Reproduce all entries precisely as they are written.

[Saved data entries]
┌──

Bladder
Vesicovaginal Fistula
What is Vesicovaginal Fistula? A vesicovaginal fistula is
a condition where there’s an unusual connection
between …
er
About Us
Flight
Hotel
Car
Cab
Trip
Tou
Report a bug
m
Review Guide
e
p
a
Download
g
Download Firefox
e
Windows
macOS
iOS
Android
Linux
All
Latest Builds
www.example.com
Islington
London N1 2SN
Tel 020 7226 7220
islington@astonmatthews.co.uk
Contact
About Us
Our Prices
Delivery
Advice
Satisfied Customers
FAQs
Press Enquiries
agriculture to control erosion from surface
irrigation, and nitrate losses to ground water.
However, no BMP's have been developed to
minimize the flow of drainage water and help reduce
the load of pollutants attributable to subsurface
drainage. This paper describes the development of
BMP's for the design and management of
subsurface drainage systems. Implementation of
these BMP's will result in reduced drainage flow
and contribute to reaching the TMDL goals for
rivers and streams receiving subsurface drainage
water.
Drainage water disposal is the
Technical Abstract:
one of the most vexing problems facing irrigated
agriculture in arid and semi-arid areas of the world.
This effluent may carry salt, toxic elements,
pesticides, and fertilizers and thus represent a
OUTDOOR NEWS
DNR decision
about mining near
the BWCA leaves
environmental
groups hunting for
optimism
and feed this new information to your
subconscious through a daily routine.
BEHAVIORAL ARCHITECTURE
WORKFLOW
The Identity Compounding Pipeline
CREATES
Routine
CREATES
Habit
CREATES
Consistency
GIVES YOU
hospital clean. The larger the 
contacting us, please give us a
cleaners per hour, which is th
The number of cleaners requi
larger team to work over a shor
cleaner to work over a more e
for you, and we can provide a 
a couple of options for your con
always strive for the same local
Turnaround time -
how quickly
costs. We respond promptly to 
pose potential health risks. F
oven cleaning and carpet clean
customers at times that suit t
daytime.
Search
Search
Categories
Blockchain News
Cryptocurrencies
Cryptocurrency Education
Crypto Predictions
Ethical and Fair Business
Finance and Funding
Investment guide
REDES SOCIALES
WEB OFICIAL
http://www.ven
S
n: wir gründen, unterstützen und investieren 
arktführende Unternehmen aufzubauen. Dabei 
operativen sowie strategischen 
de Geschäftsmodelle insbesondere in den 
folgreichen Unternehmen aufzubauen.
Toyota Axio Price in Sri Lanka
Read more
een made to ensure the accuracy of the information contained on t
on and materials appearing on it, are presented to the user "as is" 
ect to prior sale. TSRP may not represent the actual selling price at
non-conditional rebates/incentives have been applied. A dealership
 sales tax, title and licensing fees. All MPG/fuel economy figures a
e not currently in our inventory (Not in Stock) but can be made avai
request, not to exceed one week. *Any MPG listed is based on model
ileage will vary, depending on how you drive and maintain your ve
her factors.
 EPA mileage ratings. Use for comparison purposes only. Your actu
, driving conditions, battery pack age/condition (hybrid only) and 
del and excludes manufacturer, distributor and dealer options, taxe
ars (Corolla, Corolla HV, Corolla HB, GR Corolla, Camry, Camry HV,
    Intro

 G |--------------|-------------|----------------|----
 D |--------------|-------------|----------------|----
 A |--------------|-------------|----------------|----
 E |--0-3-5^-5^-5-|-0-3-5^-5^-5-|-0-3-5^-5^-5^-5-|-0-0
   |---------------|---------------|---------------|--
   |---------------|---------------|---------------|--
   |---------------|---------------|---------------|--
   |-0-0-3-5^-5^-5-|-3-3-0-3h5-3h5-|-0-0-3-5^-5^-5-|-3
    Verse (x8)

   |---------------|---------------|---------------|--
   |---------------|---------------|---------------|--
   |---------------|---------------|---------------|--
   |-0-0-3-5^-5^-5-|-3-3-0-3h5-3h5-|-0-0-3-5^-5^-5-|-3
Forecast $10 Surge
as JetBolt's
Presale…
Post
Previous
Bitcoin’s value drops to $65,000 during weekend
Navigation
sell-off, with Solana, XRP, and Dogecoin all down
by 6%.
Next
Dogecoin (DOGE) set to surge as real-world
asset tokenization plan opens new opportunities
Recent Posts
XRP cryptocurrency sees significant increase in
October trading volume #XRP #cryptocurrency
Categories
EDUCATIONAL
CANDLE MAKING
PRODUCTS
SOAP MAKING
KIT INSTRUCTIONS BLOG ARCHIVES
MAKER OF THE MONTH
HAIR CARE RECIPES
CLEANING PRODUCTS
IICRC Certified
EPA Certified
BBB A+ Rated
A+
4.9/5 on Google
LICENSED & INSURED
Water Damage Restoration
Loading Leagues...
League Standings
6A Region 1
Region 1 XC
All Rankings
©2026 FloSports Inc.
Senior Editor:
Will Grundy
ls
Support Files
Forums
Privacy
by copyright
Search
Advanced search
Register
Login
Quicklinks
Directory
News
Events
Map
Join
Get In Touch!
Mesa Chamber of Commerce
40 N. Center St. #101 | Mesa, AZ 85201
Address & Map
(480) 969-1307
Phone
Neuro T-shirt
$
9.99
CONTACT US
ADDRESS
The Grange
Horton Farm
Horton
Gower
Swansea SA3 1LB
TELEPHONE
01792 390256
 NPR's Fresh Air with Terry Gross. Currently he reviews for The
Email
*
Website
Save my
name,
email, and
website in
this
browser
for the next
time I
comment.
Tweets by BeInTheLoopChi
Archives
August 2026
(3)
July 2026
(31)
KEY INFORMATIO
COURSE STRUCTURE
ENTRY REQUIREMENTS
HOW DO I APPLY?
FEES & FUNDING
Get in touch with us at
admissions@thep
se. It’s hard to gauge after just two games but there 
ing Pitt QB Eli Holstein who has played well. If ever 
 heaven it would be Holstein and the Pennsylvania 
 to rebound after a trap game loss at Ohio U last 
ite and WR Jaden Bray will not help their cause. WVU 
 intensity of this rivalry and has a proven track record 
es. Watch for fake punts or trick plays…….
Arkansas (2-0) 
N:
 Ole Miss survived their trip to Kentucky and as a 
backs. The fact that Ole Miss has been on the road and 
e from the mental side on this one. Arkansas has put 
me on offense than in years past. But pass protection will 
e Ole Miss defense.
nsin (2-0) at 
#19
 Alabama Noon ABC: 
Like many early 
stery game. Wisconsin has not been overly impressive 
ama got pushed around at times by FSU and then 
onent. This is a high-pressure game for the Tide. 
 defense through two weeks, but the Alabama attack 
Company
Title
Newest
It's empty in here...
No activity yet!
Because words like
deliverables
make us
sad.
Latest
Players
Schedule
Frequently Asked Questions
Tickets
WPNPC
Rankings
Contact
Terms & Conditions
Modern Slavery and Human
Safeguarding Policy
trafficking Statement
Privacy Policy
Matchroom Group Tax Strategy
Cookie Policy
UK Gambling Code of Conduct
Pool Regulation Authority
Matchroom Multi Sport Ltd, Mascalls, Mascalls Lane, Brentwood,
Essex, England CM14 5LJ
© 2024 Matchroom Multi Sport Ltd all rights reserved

└──

Your solution
Bladder
Vesicovaginal Fistula
What is Vesicovaginal Fistula? A vesicovaginal fistula is
a condition where there’s an unusual connection
between …
er
About Us
Flight
Hotel
Car
Cab
Trip
Tou
Report a bug
m
Review Guide
e
p
a
Download
g
Download Firefox
e
Windows
macOS
iOS
Android
Linux
All
Latest Builds
www.example.com
Islington
London N1 2SN
Tel 020 7226 7220
islington@astonmatthews.co.uk
Contact
About Us
Our Prices
Delivery
Advice
Satisfied Customers
FAQs
Press Enquiries
agriculture to control erosion from surface
irrigation, and nitrate losses to ground water.
However, no BMP's have been developed to
minimize the flow of drainage water and help reduce
the load of pollutants attributable to subsurface
drainage. This paper describes the development of
BMP's for the design and management of
subsurface drainage systems. Implementation of
these BMP's will result in reduced drainage flow
and contribute to reaching the TMDL goals for
rivers and streams receiving subsurface drainage
water.
Drainage water disposal is the
Technical Abstract:
one of the most vexing problems facing irrigated
agriculture in arid and semi-arid areas of the world.
This effluent may carry salt, toxic elements,
pesticides, and fertilizers and thus represent a
OUTDOOR NEWS
DNR decision
about mining near
the BWCA leaves
environmental
groups hunting for
optimism
and feed this new information to your
subconscious through a daily routine.
BEHAVIORAL ARCHITECTURE
WORKFLOW
The Identity Compounding Pipeline
CREATES
Routine
CREATES
Habit
CREATES
Consistency
GIVES YOU
hospital clean. The larger the 
contacting us, please give us a
cleaners per hour, which is th
The number of cleaners requi
larger team to work over a shor
cleaner to work over a more e
for you, and we can provide a 
a couple of options for your con
always strive for the same local
Turnaround time -
how quickly
costs. We respond promptly to 
pose potential health risks. F
oven cleaning and carpet clean
customers at times that suit t
daytime.
Search
Search
Categories
Blockchain News
Cryptocurrencies
Cryptocurrency Education
Crypto Predictions
Ethical and Fair Business
Finance and Funding
Investment guide
REDES SOCIALES
WEB OFICIAL
http://www.ven
S
n: wir gründen, unterstützen und investieren 
arktführende Unternehmen aufzubauen. Dabei 
operativen sowie strategischen 
de Geschäftsmodelle insbesondere in den 
folgreichen Unternehmen aufzubauen.
Toyota Axio Price in Sri Lanka
Read more
een made to ensure the accuracy of the information contained on t
on and materials appearing on it, are presented to the user "as is" 
ect to prior sale. TSRP may not represent the actual selling price at
non-conditional rebates/incentives have been applied. A dealership
 sales tax, title and licensing fees. All MPG/fuel economy figures a
e not currently in our inventory (Not in Stock) but can be made avai
request, not to exceed one week. *Any MPG listed is based on model
ileage will vary, depending on how you drive and maintain your ve
her factors.
 EPA mileage ratings. Use for comparison purposes only. Your actu
, driving conditions, battery pack age/condition (hybrid only) and 
del and excludes manufacturer, distributor and dealer options, taxe
ars (Corolla, Corolla HV, Corolla HB, GR Corolla, Camry, Camry HV,
    Intro

 G |--------------|-------------|----------------|----
 D |--------------|-------------|----------------|----
 A |--------------|-------------|----------------|----
 E |--0-3-5^-5^-5-|-0-3-5^-5^-5-|-0-3-5^-5^-5^-5-|-0-0
   |---------------|---------------|---------------|--
   |---------------|---------------|---------------|--
   |---------------|---------------|---------------|--
   |-0-0-3-5^-5^-5-|-3-3-0-3h5-3h5-|-0-0-3-5^-5^-5-|-3
    Verse (x8)

   |---------------|---------------|---------------|--
   |---------------|---------------|---------------|--
   |---------------|---------------|---------------|--
   |-0-0-3-5^-5^-5-|-3-3-0-3h5-3h5-|-0-0-3-5^-5^-5-|-3
Forecast $10 Surge
as JetBolt's
Presale…
Post
Previous
Bitcoin’s value drops to $65,000 during weekend
Navigation
sell-off, with Solana, XRP, and Dogecoin all down
by 6%.
Next
Dogecoin (DOGE) set to surge as real-world
asset tokenization plan opens new opportunities
Recent Posts
XRP cryptocurrency sees significant increase in
October trading volume #XRP #cryptocurrency
Categories
EDUCATIONAL
CANDLE MAKING
PRODUCTS
SOAP MAKING
KIT INSTRUCTIONS BLOG ARCHIVES
MAKER OF THE MONTH
HAIR CARE RECIPES
CLEANING PRODUCTS
IICRC Certified
EPA Certified
BBB A+ Rated
A+
4.9/5 on Google
LICENSED & INSURED
Water Damage Restoration
Loading Leagues...
League Standings
6A Region 1
Region 1 XC
All Rankings
©2026 FloSports Inc.
Senior Editor:
Will Grundy
ls
Support Files
Forums
Privacy
by copyright
Search
Advanced search
Register
Login
Quicklinks
Directory
News
Events
Map
Join
Get In Touch!
Mesa Chamber of Commerce
40 N. Center St. #101 | Mesa, AZ 85201
Address & Map
(480) 969-1307
Phone
Neuro T-shirt
$
9.99
CONTACT US
ADDRESS
The Grange
Horton Farm
Horton
Gower
Swansea SA3 1LB
TELEPHONE
01792 390256
 NPR's Fresh Air with Terry Gross. Currently he reviews for The
Email
*
Website
Save my
name,
email, and
website in
this
browser
for the next
time I
comment.
Tweets by BeInTheLoopChi
Archives
August 2026
(3)
July 2026
(31)
KEY INFORMATIO
COURSE STRUCTURE
ENTRY REQUIREMENTS
HOW DO I APPLY?
FEES & FUNDING
Get in touch with us at
admissions@thep
se. It’s hard to gauge after just two games but there 
ing Pitt QB Eli Holstein who has played well. If ever 
 heaven it would be Holstein and the Pennsylvania 
 to rebound after a trap game loss at Ohio U last 
ite and WR Jaden Bray will not help their cause. WVU 
 intensity of this rivalry and has a proven track record 
es. Watch for fake punts or trick plays…….
Arkansas (2-0) 
N:
 Ole Miss survived their trip to Kentucky and as a 
backs. The fact that Ole Miss has been on the road and 
e from the mental side on this one. Arkansas has put 
me on offense than in years past. But pass protection will 
e Ole Miss defense.
nsin (2-0) at 
#19
 Alabama Noon ABC: 
Like many early 
stery game. Wisconsin has not been overly impressive 
ama got pushed around at times by FSU and then 
onent. This is a high-pressure game for the Tide. 
 defense through two weeks, but the Alabama attack 
Company
Title
Newest
It's empty in here...
No activity yet!
Because words like
deliverables
make us
sad.
Latest
Players
Schedule
Frequently Asked Questions
Tickets
WPNPC
Rankings
Contact
Terms & Conditions
Modern Slavery and Human
Safeguarding Policy
trafficking Statement
Privacy Policy
Matchroom Group Tax Strategy
Cookie Policy
UK Gambling Code of Conduct
Pool Regulation Authority
Matchroom Multi Sport Ltd, Mascalls, Mascalls Lane, Brentwood,
Essex, England CM14 5LJ
© 2024 Matchroom Multi Sport Ltd all rights reserved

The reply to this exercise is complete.